Zdarzenie miało miejsce dziś rano w prowincji Gangwon, w centralnej części półwyspu. Młody żołnierz z KRLD lawirował pomiędzy minami na najbardziej strzeżonej granicy świata. Przebiegł dystans 4 km, po czym zasygnalizował południowokoreańskim wartownikom, że zamierza się poddać. Ci przyjęli uciekiniera bez oddawania strzałów ostrzegawczych. Uciekinier został natychmiast aresztowany i przewieziony do bazy wojskowej na przesłuchanie.

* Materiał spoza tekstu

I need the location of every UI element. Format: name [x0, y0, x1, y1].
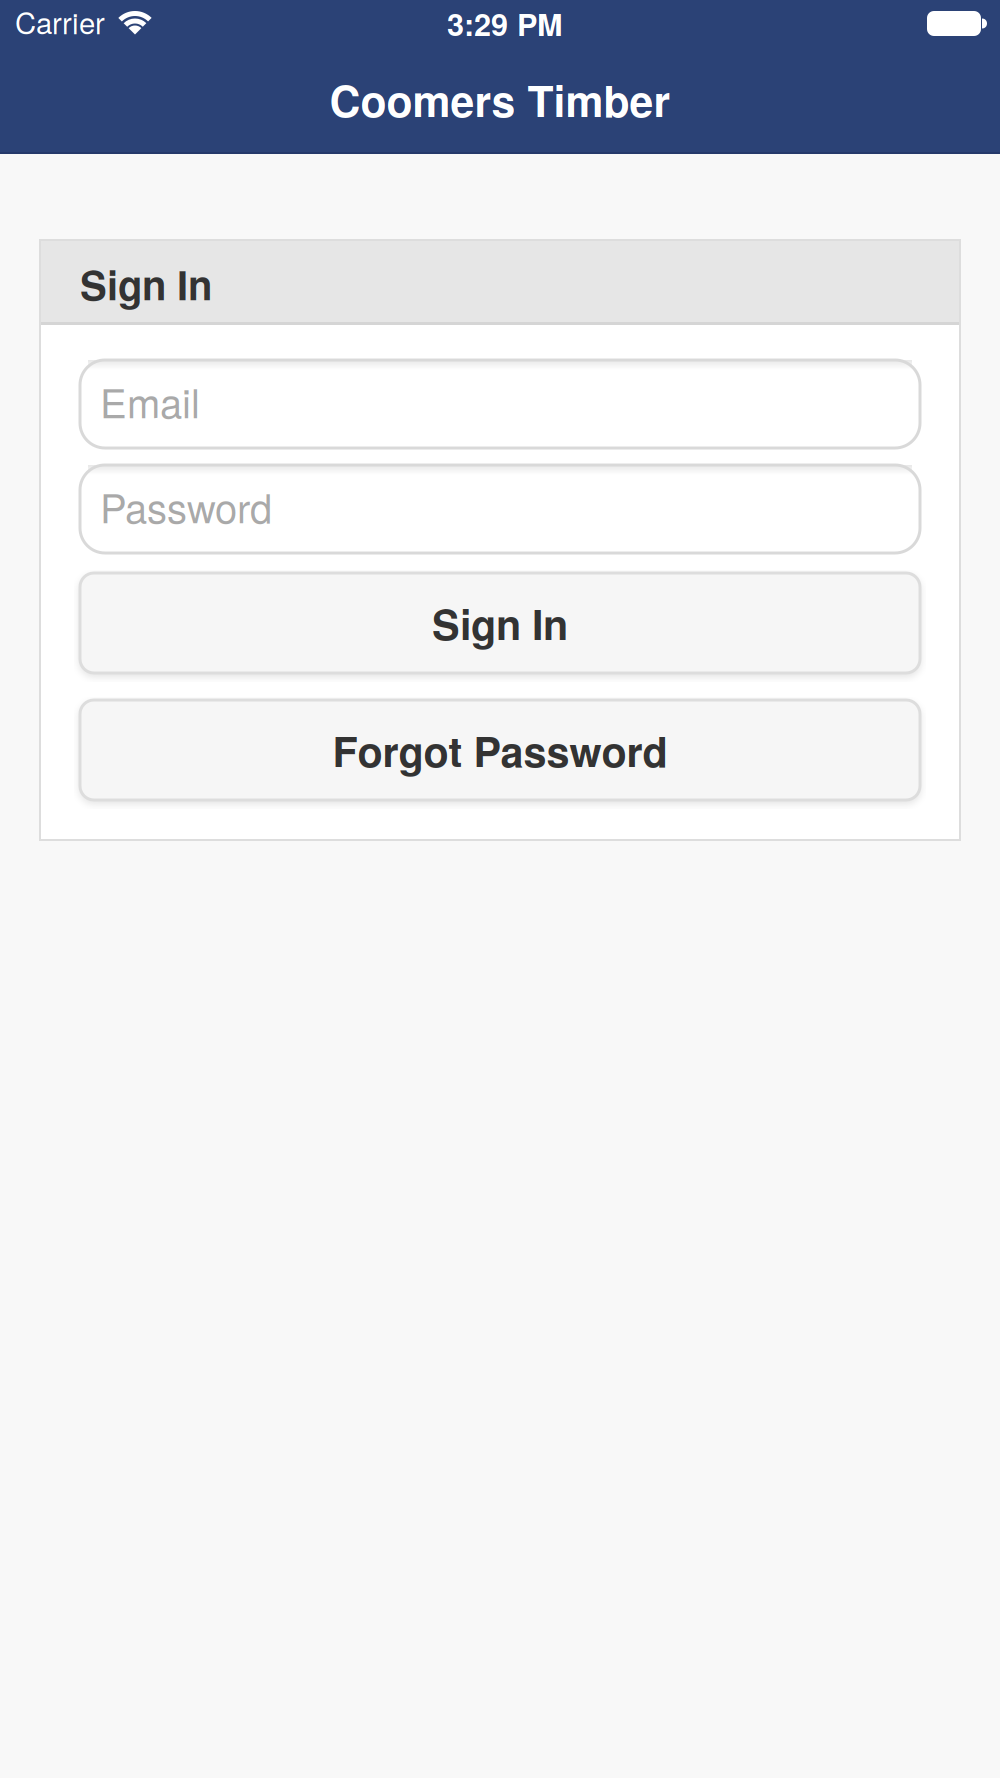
button[interactable]: Sign In: [80, 573, 920, 673]
staticText: Forgot Password: [332, 720, 668, 780]
staticText: Sign In: [432, 593, 568, 653]
staticText: Carrier: [15, 0, 105, 42]
staticText: 3:29 PM: [447, 2, 563, 45]
button[interactable]: Email: [80, 360, 920, 448]
staticText: Password: [100, 477, 272, 535]
staticText: Email: [100, 372, 200, 430]
staticText: Sign In: [80, 255, 212, 313]
button[interactable]: Password: [80, 465, 920, 553]
button[interactable]: Forgot Password: [80, 700, 920, 800]
staticText: Coomers Timber: [330, 69, 670, 130]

Mimo, że każdego roku z KRLD do Korei Południowej ucieka ok. tysiąca osób, to niezwykle rzadko północnokoreańscy obywatele decydują się na przekroczenie granicy lądowej na 38 równoleżniku. Oprócz pola minowego, jest ona zabezpieczona zasiekami z drutu kolczastego, a na całej jej szerokości ulokowani się gotowi do podjęcia walki żołnierze. Większość zbiegów przedostaje się na południe przez słabiej strzeżoną granicę z Chinami. Zdarzają się również przypadki prób przepłynięcia Morza Żółtego. Ostatni raz taka sytuacja miała miejsce w 2014 roku. Na tereny kontrolowane przez Seul przeprawiło się dwóch mężczyzn. Ostatnia udana ucieczka przez DMZ odbyła się w 2012 roku. Co ciekawe, na terenie strefy zdemilitaryzowanej znajdują się również telefony, przez które dezerterzy mogą powiadomić o swoim nadejściu południowokoreańskie służby.